Pacing of job progression

Every expansion the level cap gets raised, and jobs get some new abilities and traits to keep things fresh. Most of these new skills are acquired during the newly added levels e.g. 71-80 in Shadowbringers. But because the devs try to keep the number of abilities from getting out of hand, a few abilities also get removed or consolidated into other abilities. For the sake of adding new skills to the new level cap, skills are taken from the lower levels.

This has a number of effects. Firstly it means that when you run old content, your job is less complete than it was in the previous expansion. During Heavensward, a job at level 60 had its full, complete rotation. Now when you run level 60 content synced, most jobs are missing crucial parts of their kit and are extremely simplistic. The further you go back, the worse it gets. Some jobs don't even unlock their job gauge until the 60s.

This is not only really unfun for veteran players (how many times have you groaned when getting Copperbell Mines or Toto-rak in Leveling roulette?), but it has knock-on effects for new players too. FFXIV is a long game, and players spend extended amounts of time stuck in specific level ranges due to the MSQ. It seems crazy that a new player has to put in hundreds of hours of gameplay before their job even resembles what it will be like to play at endgame. I've seen many players talk about how they had to boost or repeatedly reassure their friends that the game gets better eventually, because the early game is simply so dull that it's intolerable for them.

The other big effect this design has caused is that because jobs don't become complete until endgame, the further back you go in levels, the more imbalanced the jobs become. Different jobs get crucial skills at different levels, so while jobs are all fairly well balanced at level 80, there are enormous differences in performance between jobs at level 70, 60, 50, etc.

To counter this, the devs simply adjust the damage calculations for earlier levels so that everyone is overpowered. That way there's no risk that you might fail an old duty because you were unlucky and got a group with jobs that sync badly. But this has the additional effect of trivializing old content to the point that DPS checks are non-existent and you don't even get to see a lot of what bosses do before they die, EVEN when running at Min ilvl/No Echo. When just playing synced normally, the content just falls over so quickly you wonder why they even still make you do it.

Conclusion

For the sake of the long term health of the game, I personally think this is something that needs to be addressed sooner rather than later.

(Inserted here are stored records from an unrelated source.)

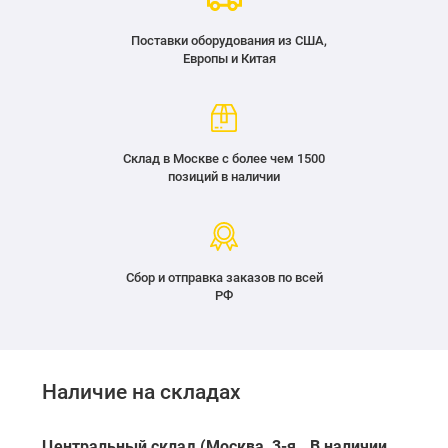
Поставки оборудования из США,
Европы и Китая
Склад в Москве с более чем 1500
позиций в наличии
Сбор и отправка заказов по всей
РФ
Наличие на складах
Центральный склад (Москва, 3-я
В наличии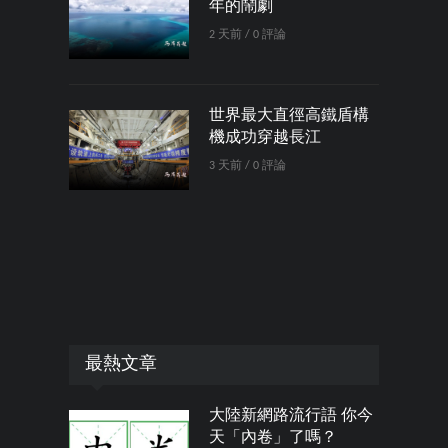
年的鬧劇
2 天前 / 0 評論
世界最大直徑高鐵盾構
機成功穿越長江
3 天前 / 0 評論
最熱文章
大陸新網路流行語 你今
天「內卷」了嗎？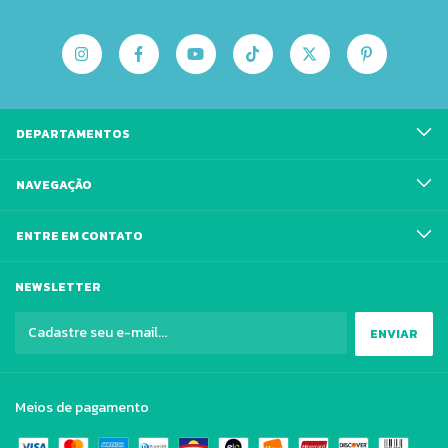
DEPARTAMENTOS
NAVEGAÇÃO
ENTRE EM CONTATO
NEWSLETTER
Meios de pagamento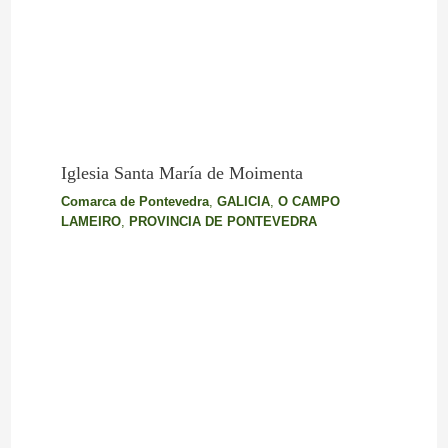
Iglesia Santa María de Moimenta
Comarca de Pontevedra
,
GALICIA
,
O CAMPO
LAMEIRO
,
PROVINCIA DE PONTEVEDRA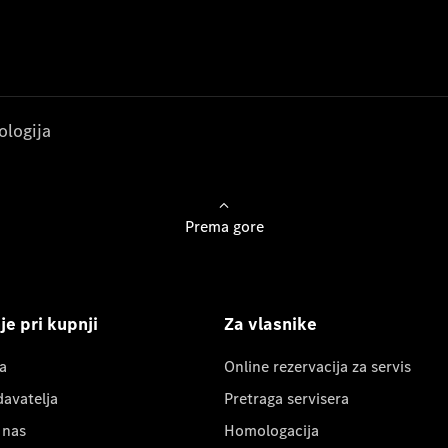
ologija
Prema gore
e pri kupnji
Za vlasnike
a
Online rezervacija za servis
davatelja
Pretraga servisera
 nas
Homologacija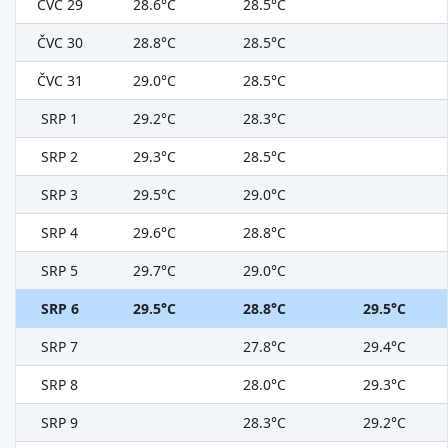
ČVC 29
28.6°C
28.5°C
ČVC 30
28.8°C
28.5°C
ČVC 31
29.0°C
28.5°C
SRP 1
29.2°C
28.3°C
SRP 2
29.3°C
28.5°C
SRP 3
29.5°C
29.0°C
SRP 4
29.6°C
28.8°C
SRP 5
29.7°C
29.0°C
SRP 6
29.5°C
28.8°C
29.5°C
SRP 7
27.8°C
29.4°C
SRP 8
28.0°C
29.3°C
SRP 9
28.3°C
29.2°C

The levels at which jobs acquire their skills need to be largely brought forward to match the pace of the content and the MSQ. Every job should have at least 1 AoE button by the time they start dungeons. By the time a job gets to level 50 (60 at absolute most), the core aspects of their rotation such as their gauge, their combos, and at least a few oGCD skills to weave, should all be in place. Jobs should not have to progress all the way to the current expansion to unlock something as basic as the second step of their AoE combo, or job-defining systems and gauges.

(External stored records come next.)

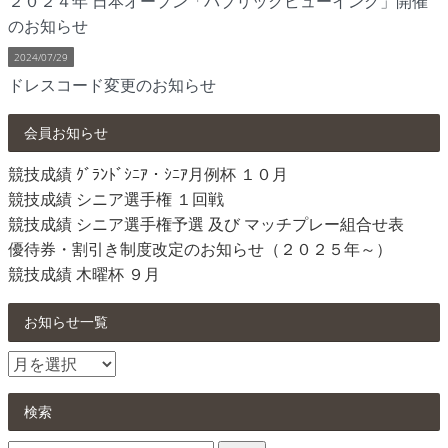
２０２４年 日本オープン「パブリックビューイング」開催
のお知らせ
2024/07/29
ドレスコード変更のお知らせ
会員お知らせ
競技成績 ｸﾞﾗﾝﾄﾞｼﾆｱ・ｼﾆｱ月例杯 １０月
競技成績 シニア選手権 １回戦
競技成績 シニア選手権予選 及び マッチプレー組合せ表
優待券・割引き制度改定のお知らせ（２０２５年～）
競技成績 木曜杯 ９月
お知らせ一覧
お
知
ら
検索
せ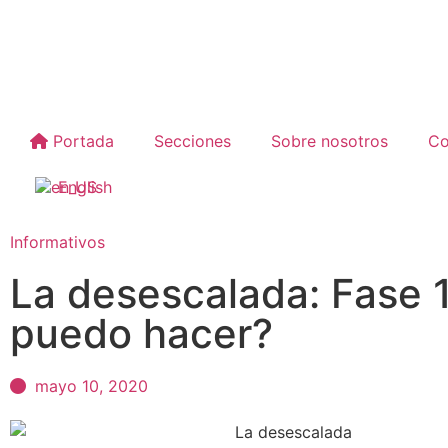
Portada
Secciones
Sobre nosotros
Co
English
Informativos
La desescalada: Fase 
puedo hacer?
mayo 10, 2020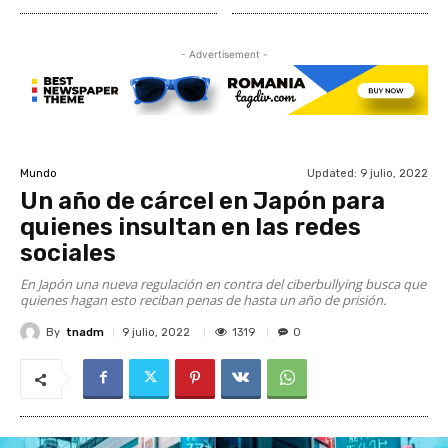
- Advertisement -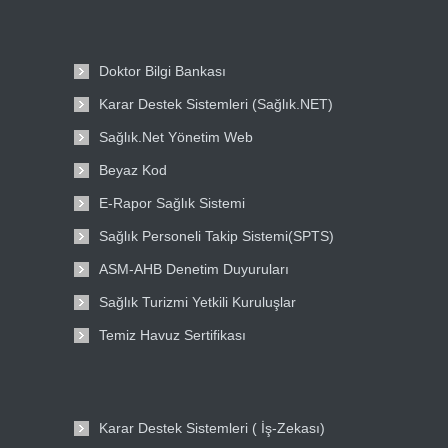
Doktor Bilgi Bankası
Karar Destek Sistemleri (Sağlık.NET)
Sağlık.Net Yönetim Web
Beyaz Kod
E-Rapor Sağlık Sistemi
Sağlık Personeli Takip Sistemi(SPTS)
ASM-AHB Denetim Duyuruları
Sağlık Turizmi Yetkili Kuruluşlar
Temiz Havuz Sertifikası
Karar Destek Sistemleri ( İş-Zekası)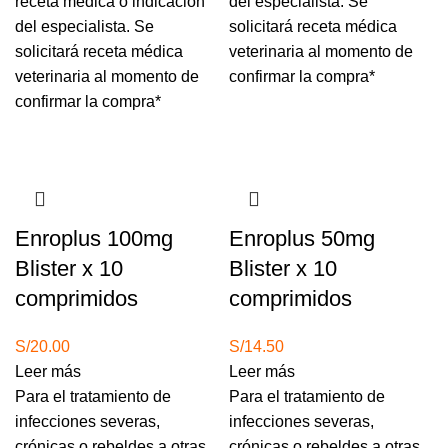
receta médica o indicación
del especialista.
Se
del especialista.
Se
solicitará receta médica
solicitará receta médica
veterinaria al momento de
veterinaria al momento de
confirmar la compra*
confirmar la compra*
Agotado
Agotado
Enroplus 100mg
Enroplus 50mg
Blister x 10
Blister x 10
comprimidos
comprimidos
S/
20.00
S/
14.50
Leer más
Leer más
Para el tratamiento de
Para el tratamiento de
infecciones severas,
infecciones severas,
crónicas o rebeldes a otras
crónicas o rebeldes a otras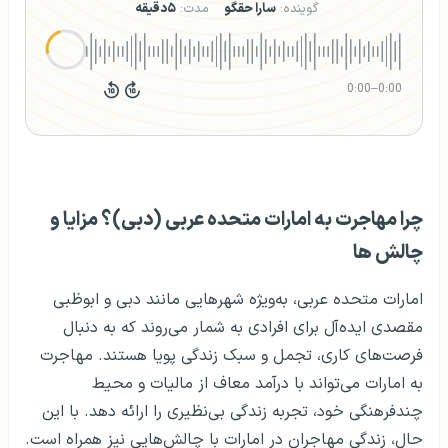
گوینده:
سارا حقگو
مدت:
۵دقیقه
0:00
–
0:00
چرا مهاجرت به امارات متحده عربی (دبی)؟ مزایا و
چالش ها
امارات متحده عربی، به‌ویژه شهرهایی مانند دبی و ابوظبی
مقصدی ایده‌آل برای افرادی به شمار می‌روند که به دنبال
فرصت‌های کاری، تجمل و سبک زندگی پویا هستند. مهاجرت
به امارات می‌تواند با درآمد معاف از مالیات و محیط
چندفرهنگی خود، تجربه زندگی بی‌نظیری را ارائه دهد. با این
حال، زندگی مهاجران در امارات با چالش‌هایی نیز همراه است.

For levels beyond 50, new additions to the job should be limited to traits and 1-2 new buttons per expansion that simply add on to the job's foundation rather than changing it completely and drastically changing its relative performance.

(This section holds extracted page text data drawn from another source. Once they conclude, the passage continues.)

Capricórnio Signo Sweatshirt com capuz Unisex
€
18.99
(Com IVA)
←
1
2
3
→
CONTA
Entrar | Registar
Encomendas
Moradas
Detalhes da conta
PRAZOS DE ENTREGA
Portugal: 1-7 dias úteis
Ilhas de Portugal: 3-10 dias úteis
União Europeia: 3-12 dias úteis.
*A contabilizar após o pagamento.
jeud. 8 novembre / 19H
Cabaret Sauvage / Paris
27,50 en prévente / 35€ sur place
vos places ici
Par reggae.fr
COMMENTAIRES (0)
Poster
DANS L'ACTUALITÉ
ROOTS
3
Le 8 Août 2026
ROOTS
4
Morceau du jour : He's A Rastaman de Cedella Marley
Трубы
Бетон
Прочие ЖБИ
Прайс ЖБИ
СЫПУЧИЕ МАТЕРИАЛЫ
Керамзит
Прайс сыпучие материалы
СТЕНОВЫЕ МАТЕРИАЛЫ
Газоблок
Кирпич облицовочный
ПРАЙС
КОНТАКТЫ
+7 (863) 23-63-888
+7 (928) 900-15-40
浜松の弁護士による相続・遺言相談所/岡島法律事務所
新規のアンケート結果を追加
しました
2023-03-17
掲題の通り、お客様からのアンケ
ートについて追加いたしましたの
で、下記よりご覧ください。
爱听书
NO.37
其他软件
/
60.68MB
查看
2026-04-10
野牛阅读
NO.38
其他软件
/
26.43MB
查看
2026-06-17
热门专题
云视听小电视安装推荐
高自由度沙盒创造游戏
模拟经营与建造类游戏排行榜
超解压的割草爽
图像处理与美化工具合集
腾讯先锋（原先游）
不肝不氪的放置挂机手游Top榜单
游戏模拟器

This can hopefully not only serve to make older content more interesting to play, but also allow for tighter balancing of jobs at lower levels so that the devs don't simply have to buff everyone's damage/defense to the moon and make every bit of old content a joke. It doesn't need to be as hard as it was on release, just better than it is now. At the very least, running min ilvl/no echo should still somewhat resemble the original difficulty.

I understand that FFXIV is designed with players who are brand new to MMOs in mind, so the gentle leveling curve is intentional. But I think it has gone too far. I don't want to dread signing up for roulettes, and I don't want to be limited only to max level content just to have any fun. No matter how slowly something is introduced, if there's no noticeable difference between playing right or wrong then you can't learn anything. If you can win without understanding anything, then you don't need to understand anything.

I know this topic gets talked about a lot but this has been building up for years now and I honestly feel it's one of the biggest problems with the game today.